Leave out all pictures while repeating the records exactly and completely.

--------------------------------------------------

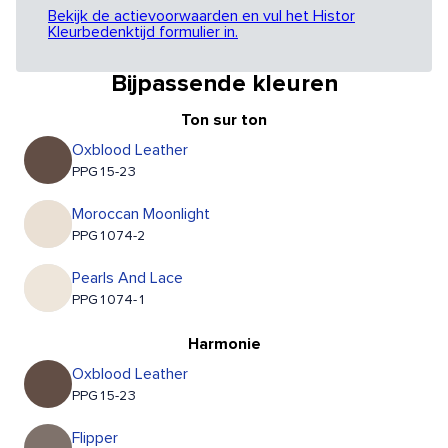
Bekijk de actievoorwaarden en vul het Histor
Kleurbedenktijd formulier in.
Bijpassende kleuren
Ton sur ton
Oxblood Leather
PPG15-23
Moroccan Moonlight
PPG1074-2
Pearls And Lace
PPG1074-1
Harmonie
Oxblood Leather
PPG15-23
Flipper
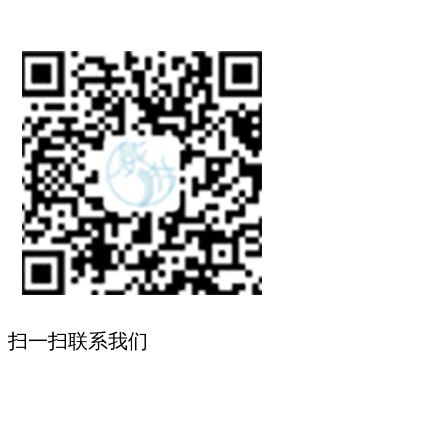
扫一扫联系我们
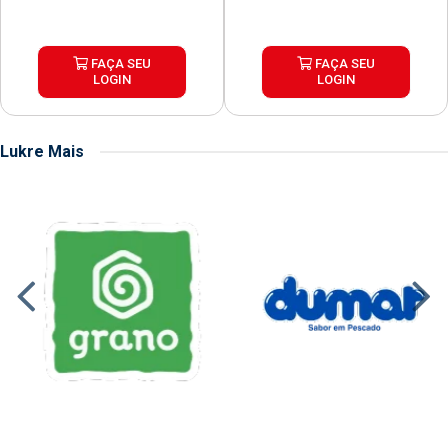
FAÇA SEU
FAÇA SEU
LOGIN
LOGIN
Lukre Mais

--------------------------------------------------

*Response area*
Bekijk de actievoorwaarden en vul het Histor
Kleurbedenktijd formulier in.
Bijpassende kleuren
Ton sur ton
Oxblood Leather
PPG15-23
Moroccan Moonlight
PPG1074-2
Pearls And Lace
PPG1074-1
Harmonie
Oxblood Leather
PPG15-23
Flipper
扫一扫联系我们
FAÇA SEU
FAÇA SEU
LOGIN
LOGIN
Lukre Mais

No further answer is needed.